Project Joy is now expanding to help seniors in Red Deer and Calgary.
”We have our first appointment in Calgary at one of the hardest hit centres over there,” said Jenks.
They have helped residents in four facilities and are ready to drop-off devices at two more this week.
“We have more nursing homes on our wait list and we need devices desperately this week to fill all of the requests,” said Stephanie Camilleri, a volunteer with Project Joy.
They’re looking for tablets or phones, not older than 4 years old. They can be dropped off at several different locations in the area.
Only about a third of the devices that have been donated so far have been able to be used in seniors homes.
“Because of what the software is and what we need to be able to get the seniors Facetiming or messaging or Google Duo-ing,” said Jenks.
However, most of the unusable devices have also been put to good use. Project Joy has donated them to an organization that helps foster children.

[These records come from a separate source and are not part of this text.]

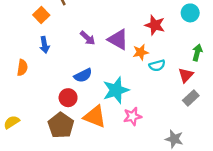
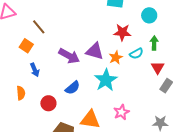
purple arrow: (88, 38) -> (69, 56), size x1.5
green arrow: (197, 53) -> (154, 43), moved
cyan semicircle: (157, 65) -> (136, 54), moved
cyan star: (116, 90) -> (106, 80), moved
red circle: (68, 98) -> (48, 103), moved

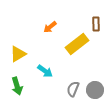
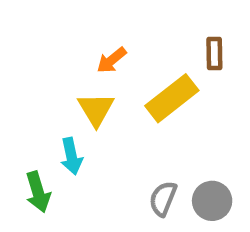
yellow triangle: (18, 54) -> (96, 109), moved, turned -30
cyan arrow: (45, 71) -> (71, 156), moved, turned 42

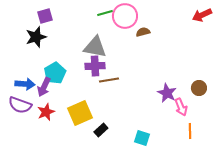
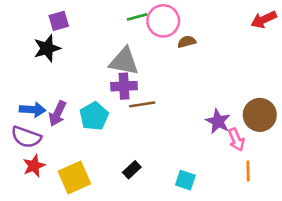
cyan pentagon: (55, 73) -> (94, 116), moved
brown circle: (199, 88) -> (260, 115), size x1.6
red star: (46, 112) -> (34, 166), moved
yellow square: (80, 113) -> (74, 178), moved

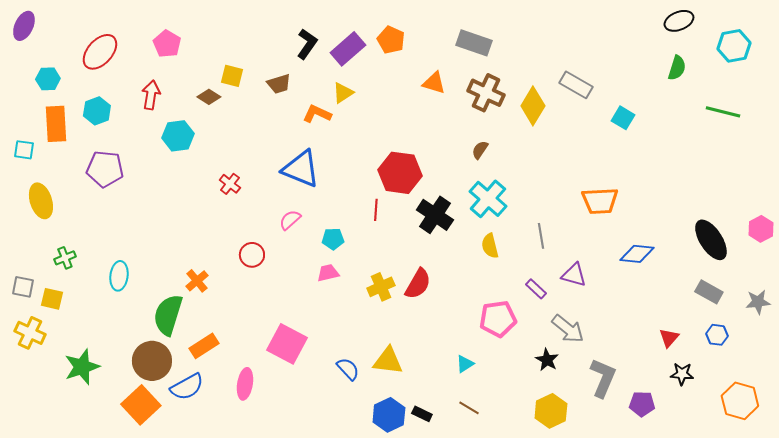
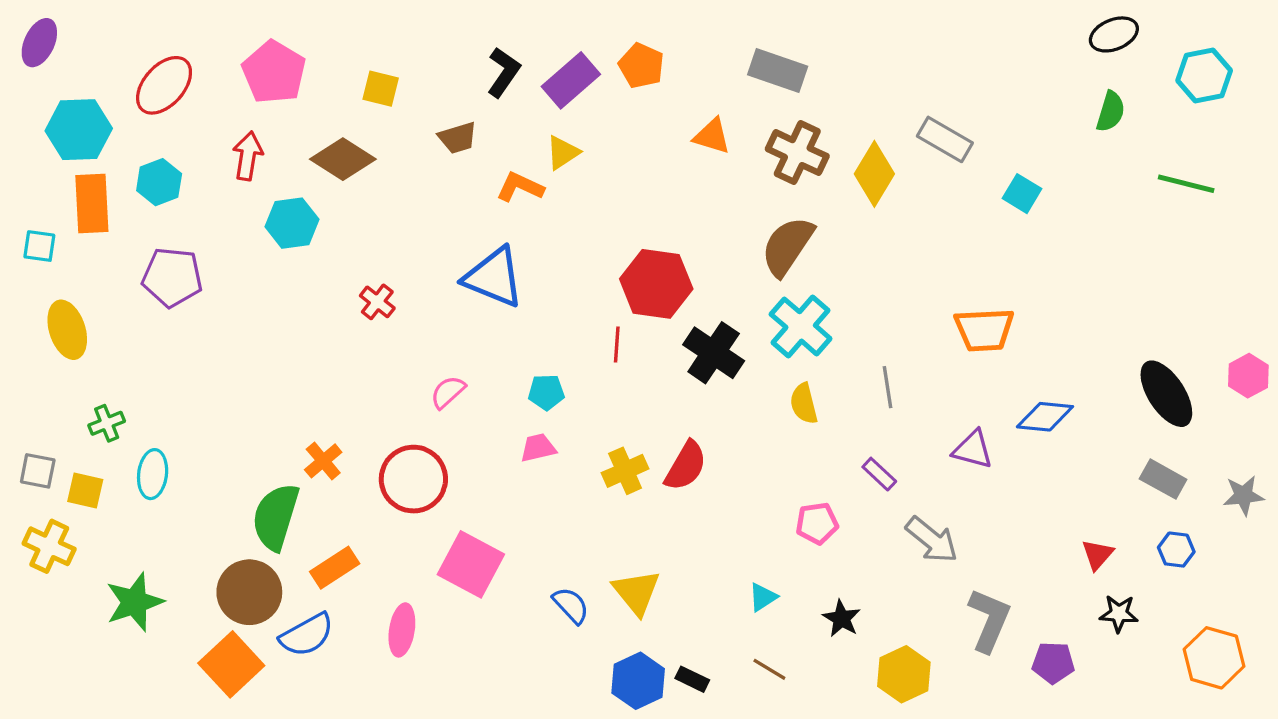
pink pentagon: (167, 44) -> (274, 72), size x1.4
yellow square: (232, 76) -> (381, 89), moved
cyan hexagon: (48, 79) -> (79, 130), size x1.6
brown diamond: (209, 97) -> (343, 159), size x1.6
brown semicircle: (480, 150) -> (787, 246), size x2.0
pink semicircle: (290, 220) -> (448, 392), moved
red circle: (252, 255) -> (413, 479), moved, size x1.6
purple triangle: (574, 275) -> (973, 449), moved
cyan ellipse: (119, 276) -> (153, 474), moved
pink pentagon: (498, 319) -> (817, 523), size x0.7
black star: (547, 360) -> (842, 618), moved
yellow triangle: (388, 361) -> (637, 592), turned 44

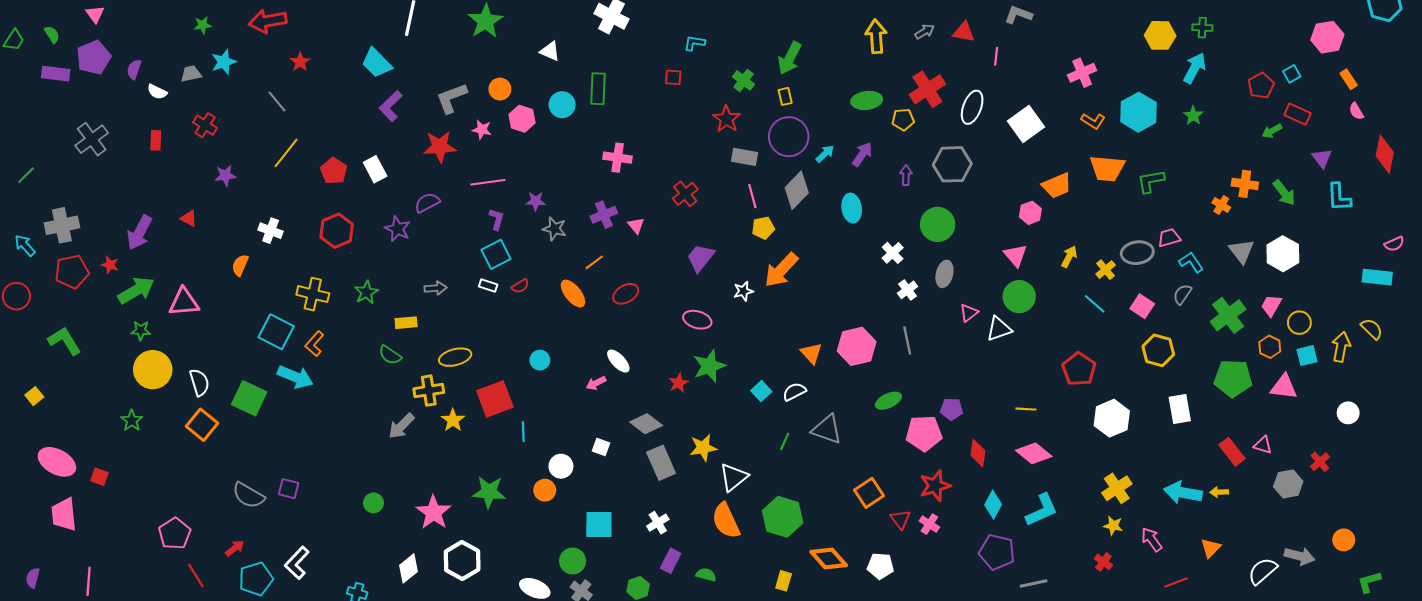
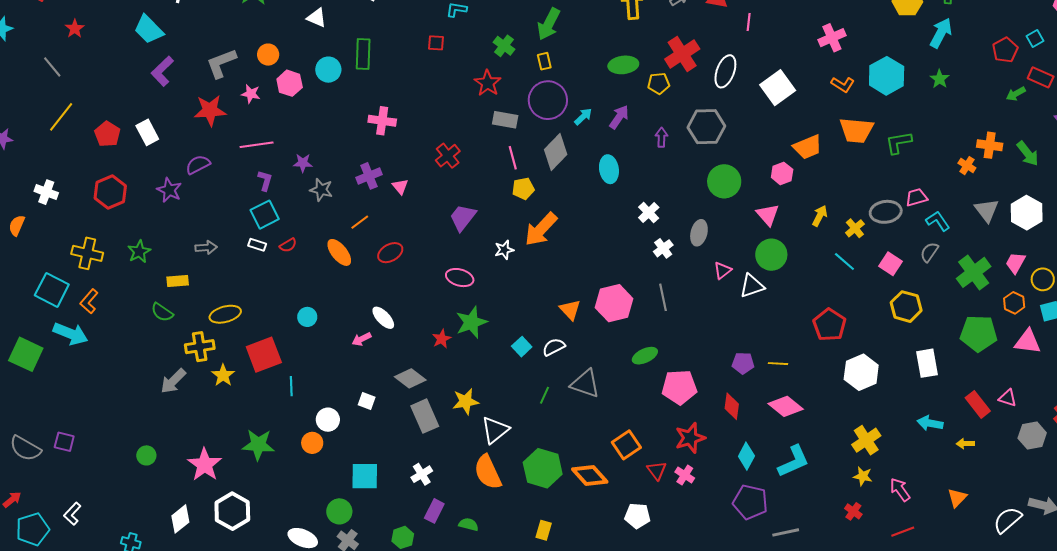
green circle: (938, 224) -> (724, 181), moved
purple pentagon: (952, 409) -> (743, 363), moved
cyan arrow: (1183, 493) -> (930, 423), moved, size x0.7
orange diamond: (829, 558) -> (590, 476), moved
white L-shape: (297, 563) -> (72, 514), size x0.7
red line: (1176, 583) -> (903, 532), moved

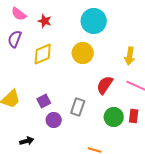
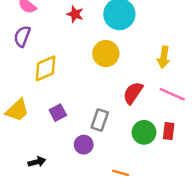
red star: (45, 21) -> (75, 14), moved
yellow diamond: (43, 54) -> (46, 68), moved
purple circle: (54, 120) -> (84, 145), moved

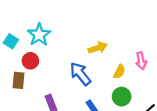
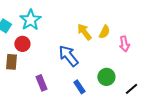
yellow arrow: (98, 48) -> (84, 32), turned -108
yellow semicircle: (119, 72) -> (104, 32), moved

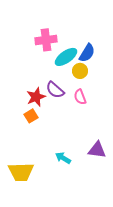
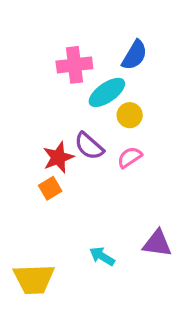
blue semicircle: (87, 53) -> (134, 55), moved
pink semicircle: (80, 97) -> (130, 157), turned 77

“Two young boys were not able to do school and it was, they were living in a hotel with their great-grandmother and entrenched in poverty so we were so happy that we had some that could meet their requirements,” Jenks said.
Although Project Joy started in response to COVID-19, Jenks believes there was always a need for access to technology.
”Whether they are isolated because of mobility issues, because of distance where family is, even just the fact that a lot of people don’t get an opportunity to see their loved ones in care homes.”